Retail Price Optimization

Contributors: Greer Inns, Sarah Kim, Nolan Tonthat, Sam Spillane, Nazeli Mnatsakanyan, Jing Sy

image

Problem/Objective

Setting the right price for products is essential to maximize profits and meet business goals. However, determining the optimal price for each product can be a very complex and time-consuming task. The challenge that many businesses face is being able to efficiently leverage the data to make informed pricing decisions that find the balance between profitability and market demand.

Solution

We plan to address this problem by utilizing a linear regression model to analyze products and categories, competitive pricing, and customer ratings from the Amazon Product Sales Dataset to accurately recommend optimal prices for various products.
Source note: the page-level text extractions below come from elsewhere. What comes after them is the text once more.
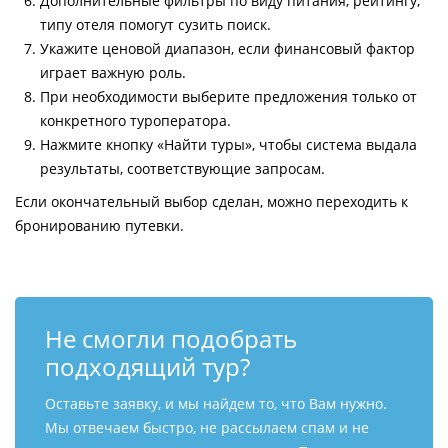
Дополнительные фильтры по виду питания, рейтингу,
типу отеля помогут сузить поиск.
Укажите ценовой диапазон, если финансовый фактор
играет важную роль.
При необходимости выберите предложения только от
конкретного туроператора.
Нажмите кнопку «Найти туры», чтобы система выдала
результаты, соответствующие запросам.
Если окончательный выбор сделан, можно переходить к
бронированию путевки.
Не смогли подобрать
подходящий тур?
Оставьте заявку, и мы найдем то, что Вам нужно.
Мы отвечаем быстро, не рассылаем спам и не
This will enable retailers to make strategic business decisions.

Process

1. ETL/EDA

  • Utilize Pandas:
    • Load data, basic exploration (data structure), data cleaning (e.g., df.isnull()), data transformation (e.g., df.drop, pd.to_datetime, df.sort)
  • Utilize Matplotlib, Seaborn:
    • Visualize and identify overall trends and patterns before building models
      • Correlation Heatmap
      • Total Price by Quantity Sold
      • Total Price by Quantity Sold in Garden Tools
      • Sales Volume, Revenue, and Customers Across the Product Categories

Image 1

Image 2

Image 3

  • Utilize sqlite3:
    • Load cleaned data into SQL database titled 'pricing_opt.db'
    • Exported pandas df as the table 'retail'

2. Build, Train, Test, Evaluate ML Models

After reading in the cleaned data from our SQLite database, we tested both cumulative and moving window train/test selection methods to optimize our initial regression model:

Cumulative Training:

  • For cumulative training we started with an initial training dataset that includes data from the beginning of our time series up to a defined point.
  • We then trained our linear regression model on this dataset
  • After training, we make predictions for a future time period
  • Then we took the actual observed data for that period and added it to our training dataset for our model
  • We then made predictions for the next time step and repeated the above process

Cumulative Selection

Sliding Window Training:

  • For sliding window we started with a fixed-size training window that would slide forward through our time series data
  • We then trained our linear regression model on this dataset
  • After training, we make predictions for a future time period
  • Then we took the actual observed data for that period and made that our training dataset for our model
  • We then made predictions for the next time step and repeated the above process
  • We found better performance for optimization with sliding window, hypothetically this could be due to the fact that for price optimization, historical data eventually loses some relevance.
  • Following the selection of this method, we created a window size optimization visual, to select our window size of 5

Screenshot 2023-08-21 at 1 03 00 PM

Screenshot 2023-08-21 at 12 47 43 PM

We then utilized three supervised machine learning models to optimize our model for ideal price points, all utilizing the sliding window method for data selection:

Linear Regression

  • Step 1: Define Window Size (5)
  • Step 2: Group by product and set features/target variable
  • Step 3: Sliding Window training and testing to predict data points
  • Step 4: Linear Regression Model Training using training data (features_train, target_train)
  • Step 5: Unit price predictions (features_test)
  • Step 6: Evaluate using Mean Squared Error (MSE) - actual vs. predicted
  • Step 7: Calculate avg predicted price and MSE and loop to find price with min MSE (Optimal Price) Linear Regression

Random Forest

  • Step 1: Define Window Size (5)
  • Step 2: Group by product and set features/target variable
  • Step 3: Sliding Window training and testing to predict data points
  • Step 4: Random Forest Regressor Model Training using training data (features_train, target_train)
  • Step 5: Unit price predictions (features_test)
  • Step 6: Evaluate using Mean Squared Error (MSE) - actual vs. predicted
  • Step 7: Calculate avg predicted price and MSE and loop to find price with min MSE (Optimal Model for Predicting Price)

Random Forest

Random Forest Optimization, Standard Scaling and Feature Importance
  • In our random forest model, we also needed to determine the optimal number of decision trees, which was determined through the visualization below
  • As the visualization was inconclusive that decision trees had a significant effect on the results, the trees were set as 50.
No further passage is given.